Precisely one of filter_fn or filter_tree must be passed.
See also equinox.is_array_like as usually a good choice of filter_fn: this will trace everything that can possible be traced, with everything else static.
See also equinox.tree_at for an easy way to create the filter_tree argument.

equinox.gradf(fun, *, filter_fn=None, filter_tree=None, **kwargs)

Wraps jax.grad.

  • fun is a pure function to JIT compile.
  • filter_fn is a callable Any -> bool. It will be called on every leaf of every PyTree that is marked as potentially requiring gradient via argnums. If it returns True, the leaf will be differentiated. If it returns False, the leaf will not be differentiated. Mutually exclusive with filter_tree.
  • filter_tree is a tree, or tuple of trees, of the same length as the number of inputs marked as potentially requiring gradient via argnums. It must have the exact same tree structure as the inputs. Every leaf must be either True or False. Each leaf of filter_tree is matched up against the corresponding input: if it is True the leaf will be differentiated; if it is False the leaf will not be differentiated. Mutually exclusive with filter_fn.
  • **kwargs are the usual other argments to jax.grad, like argnums. In particular, a leaf will only be differentiated if (a) it is filtered as being so, and (b) it is part of a PyTree that is marked through argnums.
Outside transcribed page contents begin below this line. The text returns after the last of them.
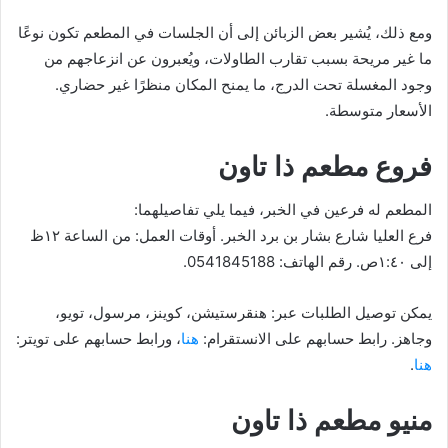
ومع ذلك، يُشير بعض الزبائن إلى أن الجلسات في المطعم تكون نوعًا
ما غير مريحة بسبب تقارب الطاولات، ويُعبرون عن انزعاجهم من
وجود المغسلة تحت الدرج، ما يمنح المكان منظرًا غير حضاري.
الأسعار متوسطة.
فروع مطعم ذا تاون
المطعم له فرعين في الخبر، فيما يلي تفاصيلهما:
فرع العليا شارع بشار بن برد الخبر. أوقات العمل: من الساعة ١٢ظ
إلى ١:٤٠ص. رقم الهاتف: 0541845188.
يمكن توصيل الطلبات عبر: هنقرستيشن، كوينز، مرسول، تويو،
وجاهز. رابط حسابهم على الانستقرام:
هنا
، ورابط حسابهم على تويتر:
هنا
.
منيو مطعم ذا تاون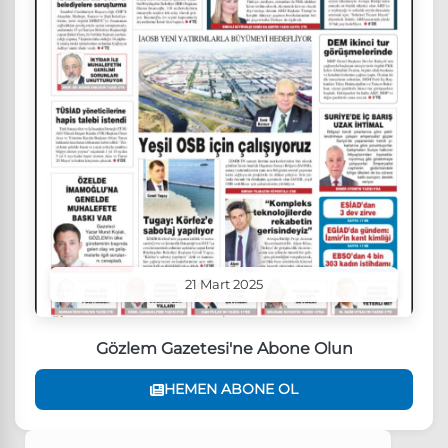
21 Mart 2025
Gözlem Gazetesi'ne Abone Olun
HEMEN ABONE OL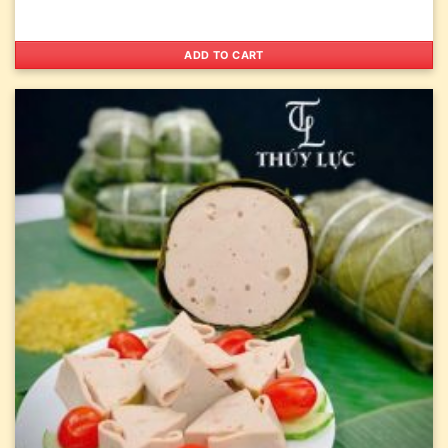
ADD TO CART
Precisely one of filter_fn or filter_tree must be passed.
See also equinox.is_inexact_array as usually a good choice of filter_fn: this will differentiate all floating-point arrays.
See also equinox.tree_at for an easy way to create the filter_tree argument.

Note that as the returned gradients must have the same structure as the inputs, then all nondifferentiable components of the input PyTrees will have gradient None. Doing a simple jax.tree_map(lambda m, g: m - lr * g, model, grad) will fail. As such Equinox provides equinox.apply_updates as a simple convenience: it will only apply the update if the gradient is not None. See below.
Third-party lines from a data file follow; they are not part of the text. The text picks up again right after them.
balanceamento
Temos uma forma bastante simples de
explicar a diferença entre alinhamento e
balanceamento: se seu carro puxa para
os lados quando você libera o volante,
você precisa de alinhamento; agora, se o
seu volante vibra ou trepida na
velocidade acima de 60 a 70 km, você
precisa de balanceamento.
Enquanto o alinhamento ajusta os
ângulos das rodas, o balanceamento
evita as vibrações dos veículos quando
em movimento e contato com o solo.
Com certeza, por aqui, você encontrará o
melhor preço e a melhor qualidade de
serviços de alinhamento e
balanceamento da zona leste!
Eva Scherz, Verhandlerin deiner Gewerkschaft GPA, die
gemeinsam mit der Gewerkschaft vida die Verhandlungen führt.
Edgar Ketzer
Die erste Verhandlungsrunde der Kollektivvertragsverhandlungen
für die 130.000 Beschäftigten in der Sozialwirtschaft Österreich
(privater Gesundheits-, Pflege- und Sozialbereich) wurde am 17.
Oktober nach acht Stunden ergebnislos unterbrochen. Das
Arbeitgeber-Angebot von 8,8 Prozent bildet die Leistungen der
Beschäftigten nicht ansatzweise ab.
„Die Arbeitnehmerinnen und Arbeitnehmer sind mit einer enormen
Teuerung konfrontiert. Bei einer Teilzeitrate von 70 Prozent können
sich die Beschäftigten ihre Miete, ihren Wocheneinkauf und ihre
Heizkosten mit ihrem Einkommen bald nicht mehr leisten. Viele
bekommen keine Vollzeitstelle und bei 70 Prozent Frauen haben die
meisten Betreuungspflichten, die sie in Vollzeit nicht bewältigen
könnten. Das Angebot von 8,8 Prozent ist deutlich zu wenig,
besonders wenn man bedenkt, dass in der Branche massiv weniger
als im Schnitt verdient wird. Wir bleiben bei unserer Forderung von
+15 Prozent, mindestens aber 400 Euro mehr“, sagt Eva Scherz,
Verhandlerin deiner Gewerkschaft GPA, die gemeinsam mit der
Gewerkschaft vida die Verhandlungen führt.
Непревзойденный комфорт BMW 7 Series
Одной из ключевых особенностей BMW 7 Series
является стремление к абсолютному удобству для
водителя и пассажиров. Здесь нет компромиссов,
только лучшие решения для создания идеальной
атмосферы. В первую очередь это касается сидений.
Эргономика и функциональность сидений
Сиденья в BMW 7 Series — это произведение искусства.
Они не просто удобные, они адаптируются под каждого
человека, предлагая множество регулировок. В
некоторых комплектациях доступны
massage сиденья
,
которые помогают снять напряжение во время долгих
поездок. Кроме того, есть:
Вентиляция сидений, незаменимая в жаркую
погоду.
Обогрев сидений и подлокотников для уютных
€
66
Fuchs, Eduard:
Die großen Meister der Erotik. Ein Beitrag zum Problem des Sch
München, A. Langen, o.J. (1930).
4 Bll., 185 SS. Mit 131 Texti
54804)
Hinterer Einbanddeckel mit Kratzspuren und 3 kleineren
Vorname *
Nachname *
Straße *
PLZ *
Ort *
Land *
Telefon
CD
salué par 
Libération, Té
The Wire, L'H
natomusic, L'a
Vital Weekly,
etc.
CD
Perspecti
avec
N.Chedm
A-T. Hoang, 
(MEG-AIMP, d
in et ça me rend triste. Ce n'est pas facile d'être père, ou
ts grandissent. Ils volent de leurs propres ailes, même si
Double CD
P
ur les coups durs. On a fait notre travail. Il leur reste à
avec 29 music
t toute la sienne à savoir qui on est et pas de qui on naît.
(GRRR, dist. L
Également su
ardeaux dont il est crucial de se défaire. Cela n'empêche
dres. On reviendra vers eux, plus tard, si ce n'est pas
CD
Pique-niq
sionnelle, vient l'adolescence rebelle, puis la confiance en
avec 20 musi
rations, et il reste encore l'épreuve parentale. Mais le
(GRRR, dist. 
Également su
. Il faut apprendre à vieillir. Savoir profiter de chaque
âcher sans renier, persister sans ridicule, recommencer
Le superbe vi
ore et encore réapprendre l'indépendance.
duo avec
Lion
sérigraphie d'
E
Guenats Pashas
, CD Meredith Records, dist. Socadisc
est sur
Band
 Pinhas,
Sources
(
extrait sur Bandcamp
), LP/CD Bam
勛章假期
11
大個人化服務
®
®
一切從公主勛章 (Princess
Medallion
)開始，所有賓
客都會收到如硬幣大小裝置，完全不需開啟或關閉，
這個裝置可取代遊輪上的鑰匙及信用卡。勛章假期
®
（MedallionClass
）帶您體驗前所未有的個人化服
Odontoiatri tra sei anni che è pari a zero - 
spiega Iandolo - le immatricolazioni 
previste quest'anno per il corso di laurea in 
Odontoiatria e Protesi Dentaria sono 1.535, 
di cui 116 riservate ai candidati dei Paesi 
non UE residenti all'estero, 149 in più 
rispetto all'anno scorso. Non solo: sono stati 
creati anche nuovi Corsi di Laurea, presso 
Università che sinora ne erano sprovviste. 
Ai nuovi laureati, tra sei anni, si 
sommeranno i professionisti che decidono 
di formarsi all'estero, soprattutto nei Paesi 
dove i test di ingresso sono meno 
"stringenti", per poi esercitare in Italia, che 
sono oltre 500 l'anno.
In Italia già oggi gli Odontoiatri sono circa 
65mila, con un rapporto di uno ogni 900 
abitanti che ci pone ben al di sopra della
equinox.value_and_grad_f(fun, *, filter_fn=None, filter_tree=None, **kwargs)

Wraps jax.value_and_grad. Arguments are as equinox.gradf.

Filters

Any function Any -> bool can be used as a filter. We provide some convenient common choices.

equinox.is_array(element)

Returns True if element is a JAX array (not but a NumPy array).

equinox.is_array_like(element)

Returns True if element is a JAX array, NumPy array, or a Python float/int/bool/complex.

equinox.is_inexact_array(element)

Returns True if element is a floating point JAX array (but not a NumPy array).

equinox.is_inexact_array_like(element)

Returns True if element is a floating point JAX array, floating point NumPy array, or a Python float or complex.

Splitting/merging

Filters can also be used to organise the contents of PyTrees, if needed.

equinox.split(pytree, filter_fn=None, filter_tree=None)

Partitions the leaves of a PyTree into two groups.

  • pytree is any PyTree
  • filter_fn is any function Leaf -> bool to call on each of its leaves.
  • filter_tree is a PyTree with the same structure as pytree, with every leaf either True or False.

Precisely one of filter_fn or filter_tree may be passed.

Returns a 4-tuple of (flat_true, flat_false, which, treedef).

  • flat_true will be a list of leaves for which filter_fn/filter_tree was True.
  • flat_false will be a list of leaves for which filter_fn/filter_tree was False.
  • which and treedef specify the input PyTree. treedef is a PyTreeDef (like jax.tree_flatten returns). which is a list of True/False specifying which leaves were truthy or falsey.

See also equinox.merge to reconstitute the PyTree again.

This function is useful when working with JAX libraries that only support PyTrees of trainable parameters, and not more general PyTrees: the model can be split into its trainable and nontrainable components and passed into the library that way. See the example modules_to_initapply.py.

equinox.merge(flat_true, flat_false, which, treedef)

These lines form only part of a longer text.